■ WORK ORDER: Please find all lines in the data that hold the string "City" and copy them.

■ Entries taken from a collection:
__________________________________________________
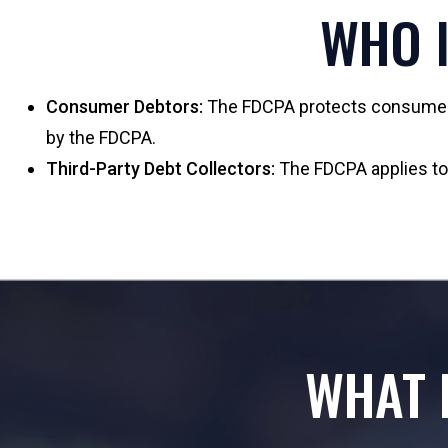
WHO I
Consumer Debtors:
The FDCPA protects consumers 
by the FDCPA.
Third-Party Debt Collectors:
The FDCPA applies to e
WHAT 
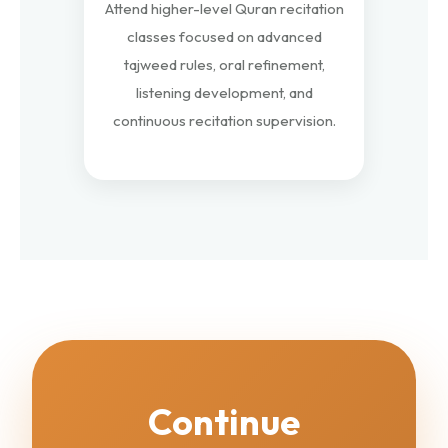
Attend higher-level Quran recitation
classes focused on advanced
tajweed rules, oral refinement,
listening development, and
continuous recitation supervision.
Continue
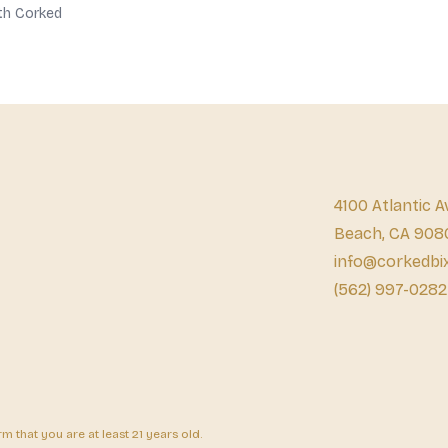
th Corked
4100 Atlantic A
Beach, CA 908
info@corkedbi
(562) 997-0282
 that you are at least 21 years old.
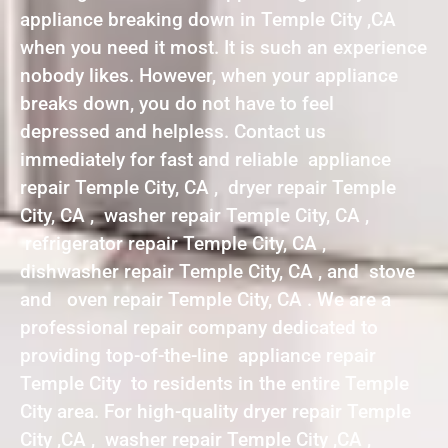
appliance breaking down in Temple City ,CA
when you need it most. It is such an experience
nobody likes. However, when your appliance
breaks down, you do not have to feel
depressed and helpless. Contact us
immediately for fast and reliable appliance
repair Temple City, CA , dryer repair Temple
City, CA , washer repair Temple City, CA ,
refrigerator repair Temple City, CA ,
dishwasher repair Temple City, CA , and stove
and oven repair Temple City, CA . We are a
professional repair company dedicated to
providing top-of-the-line appliance repair
Temple City to residents in the entire Temple
City area. For high-quality dryer repair Temple
City ,CA , washer repair Temple City ,CA ,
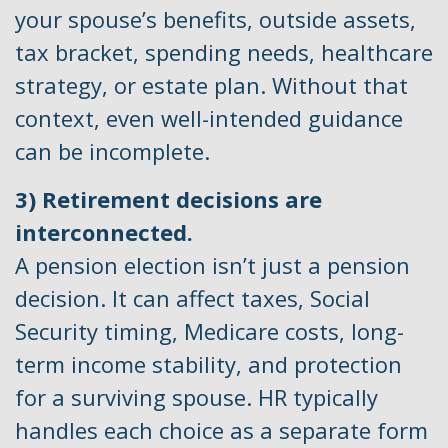
your spouse’s benefits, outside assets,
tax bracket, spending needs, healthcare
strategy, or estate plan. Without that
context, even well-intended guidance
can be incomplete.
3) Retirement decisions are
interconnected.
A pension election isn’t just a pension
decision. It can affect taxes, Social
Security timing, Medicare costs, long-
term income stability, and protection
for a surviving spouse. HR typically
handles each choice as a separate form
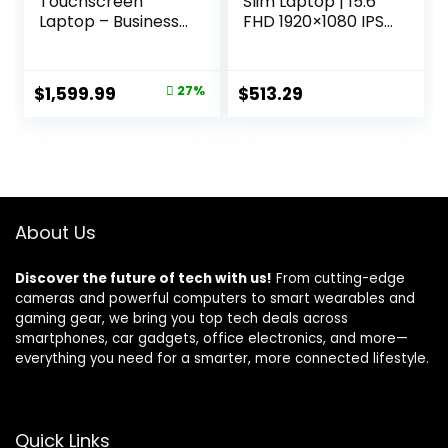
Touchscreen
Slim Laptop | 15.6″
Laptop – Business
FHD 1920×1080 IPS
& Student Laptop
Touch | Intel Core
Computer, with
i5-13420H | Intel
Office Lifetime &
UHD Graphics |
Original
Current
$
1,599.99
27%
$
513.29
Win 11 Pro, AMD
16GB LPDDR5 |
price
price
Ryzen 7 7730U,
512GB Gen 4 SSD |
External DVD
Wi-Fi 6 | Backlit KB
was:
is:
Drive, WVA LED
| Protective
$2,199.99.
$1,599.99.
FHD Anti-Glare
Sleeve| A515-
Display, 64GB RAM,
58PT-50UJ
2TB SSD
About Us
Discover the future of tech with us!
From cutting-edge
cameras and powerful computers to smart wearables and
gaming gear, we bring you top tech deals across
smartphones, car gadgets, office electronics, and more—
everything you need for a smarter, more connected lifestyle.
Quick Links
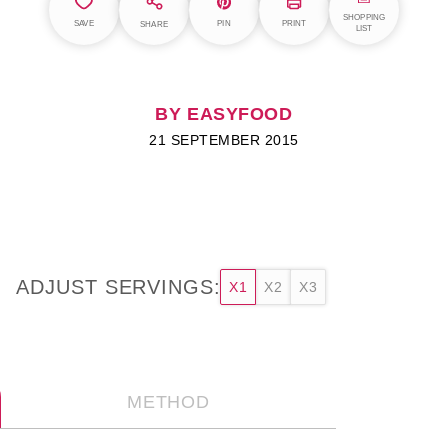
SHOPPING
SAVE
PIN
PRINT
SHARE
LIST
BY EASYFOOD
21 SEPTEMBER 2015
ADJUST SERVINGS:
X1
X2
X3
METHOD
__________________________________________________
■ OUTPUT OF THE TASK:
appliance breaking down in Temple City ,CA
repair Temple City, CA , dryer repair Temple
City, CA , washer repair Temple City, CA ,
refrigerator repair Temple City, CA ,
dishwasher repair Temple City, CA , and stove
and oven repair Temple City, CA . We are a
Temple City to residents in the entire Temple
City area. For high-quality dryer repair Temple
City ,CA , washer repair Temple City ,CA ,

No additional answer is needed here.